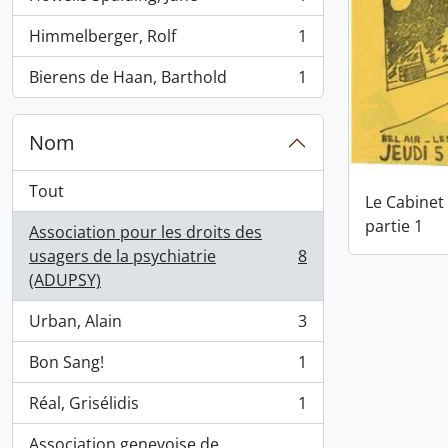
, 1 résultats
Himmelberger, Rolf
1
, 1 résultats
Bierens de Haan, Barthold
1
, 1 résultats
Nom
Tout
Le Cabinet
partie 1
Association pour les droits des
usagers de la psychiatrie
8
, 8 résultats
(ADUPSY)
Urban, Alain
3
, 3 résultats
Bon Sang!
1
, 1 résultats
Réal, Grisélidis
1
, 1 résultats
Association genevoise de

* * * * * * *

A single number is the answer here: how many lines of the material contain the string "Association"?

2